To complete your static calibrations, you have to include a planar motion and find the principal vectors of the motion which will be the, say, your X axis. Y axis follows the right-hand rule.
Simply, rotate the IMU around the global X axis and look at the gyroscope outputs of your IMU. The principal component of your gyroscope should be towards the X axis. After finding the Z axis in the first step and X axis in the second step, you can find Y axis by the cross product of the two. Using these axes, create the rotation matrix or the quaternion for the translations.
Here's what I ended up doing (there are some changes coming soon and once done I'll publish it on jcenter as a library). What this tries to solve is being able to run the Game Rotation Vector sensor (which has much less drift than the Rotation Vector sensor) while still pointing roughly north. Answer is in Kotlin:
class RotationMatrixLiveData(context Context): LiveData<FloatArray>(), SensorEventListener {
private val sensorManager = context.getSystemService(Context.SENSOR_SERVICE) as SensorManager
private val rotationSensor = sensorManager.getDefaultSensor(Sensor.TYPE_ROTATION_VECTOR)
private val gameRotationSensor =
if (Build.VERSION.SDK_INT >= Build.VERSION_CODES.JELLY_BEAN_MR2)

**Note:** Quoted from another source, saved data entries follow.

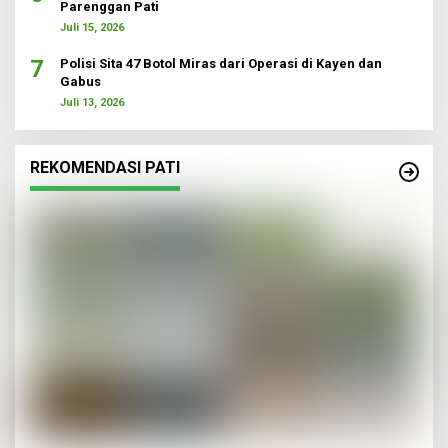
Parenggan Pati
Juli 15, 2026
7
Polisi Sita 47 Botol Miras dari Operasi di Kayen dan
Gabus
Juli 13, 2026
REKOMENDASI PATI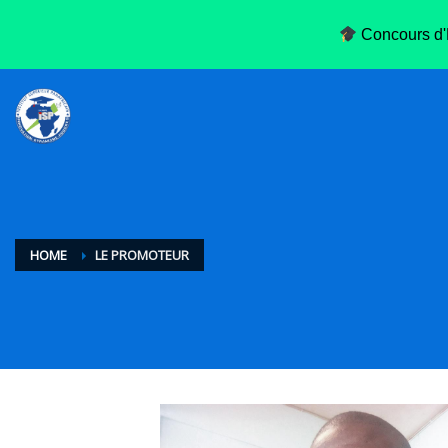
Concours d'E
HOME
LE PROMOTEUR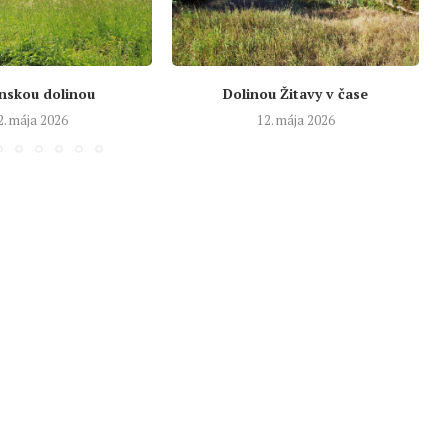
nskou dolinou
Dolinou Žitavy v čase
2. mája 2026
12. mája 2026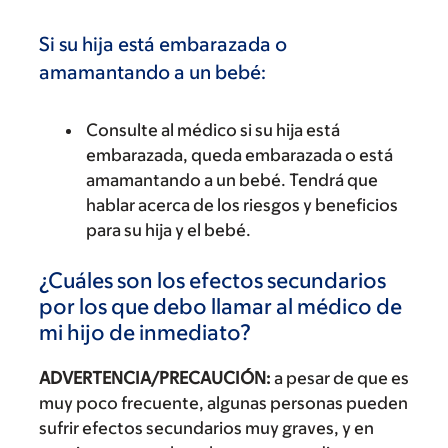
Si su hija está embarazada o
amamantando a un bebé:
Consulte al médico si su hija está
embarazada, queda embarazada o está
amamantando a un bebé. Tendrá que
hablar acerca de los riesgos y beneficios
para su hija y el bebé.
¿Cuáles son los efectos secundarios
por los que debo llamar al médico de
mi hijo de inmediato?
ADVERTENCIA/PRECAUCIÓN:
a pesar de que es
muy poco frecuente, algunas personas pueden
sufrir efectos secundarios muy graves, y en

sensorManager.getDefaultSensor(Sensor.TYPE_GAME_ROTATION_VECTOR)
else null
private var isActive = false
private var isCalibrating = false
private var rotationValues: FloatArray? = null
var calibrationCount = 0
var calibrationQuaternion: FloatArray? = null
var calibrationGameCount = 0
var calibrationGameQuat: FloatArray? = null
var calibration: Quaternion? = null
var rotationQuaternionValues = FloatArray(4)
var gameQuaternionValues = FloatArray(4)
private val rotationVectorQuaternion = Quaternion()
init {
value = floatArrayOf(
1f, 0f, 0f, 0f,
0f, 1f, 0f, 0f,
0f, 0f, 1f, 0f,
0f, 0f, 0f, 1f)
}
/**
* Starts calibrating the rotation matrix (if the game rotation vector sensor
* is available.
*/
fun beginCalibration() {
gameRotationSensor?.let {
isCalibrating = true
calibration = null
calibrationQuaternion = null
calibrationCount = 0
calibrationGameQuat = null
calibrationGameCount = 0
sensorManager.registerListener(this, rotationSensor, SensorManager.SENSOR_DELAY_FASTEST)
sensorManager.registerListener(this, it, SensorManager.SENSOR_DELAY_FASTEST)
}
}
/**
* Stop calibrating the rotation matrix.
*/
fun stopCalibration() {
isCalibrating = false
if (!isActive) {
// Not active, just turn off everthing
sensorManager.unregisterListener(this)
} else if (gameRotationSensor != null) {
// Active and has both sensors, turn off rotation and leave the game rotation running
sensorManager.unregisterListener(this, rotationSensor)
}
}
override fun onActive() {
super.onActive()
isActive = true
val sensor = gameRotationSensor ?: rotationSensor
sensorManager.registerListener(this, sensor, SensorManager.SENSOR_DELAY_FASTEST)
}
override fun onInactive() {
super.onInactive()
isActive = false
if (!isCalibrating) {
sensorManager.unregisterListener(this)
}
}
//
// SensorEventListener
//
override fun onAccuracyChanged(sensor: Sensor, accuracy: Int) {}
override fun onSensorChanged(event: SensorEvent) {
if (isCalibrating) {
if (event.sensor.type == Sensor.TYPE_ROTATION_VECTOR) {
SensorManager.getQuaternionFromVector(rotationQuaternionValues, event.values)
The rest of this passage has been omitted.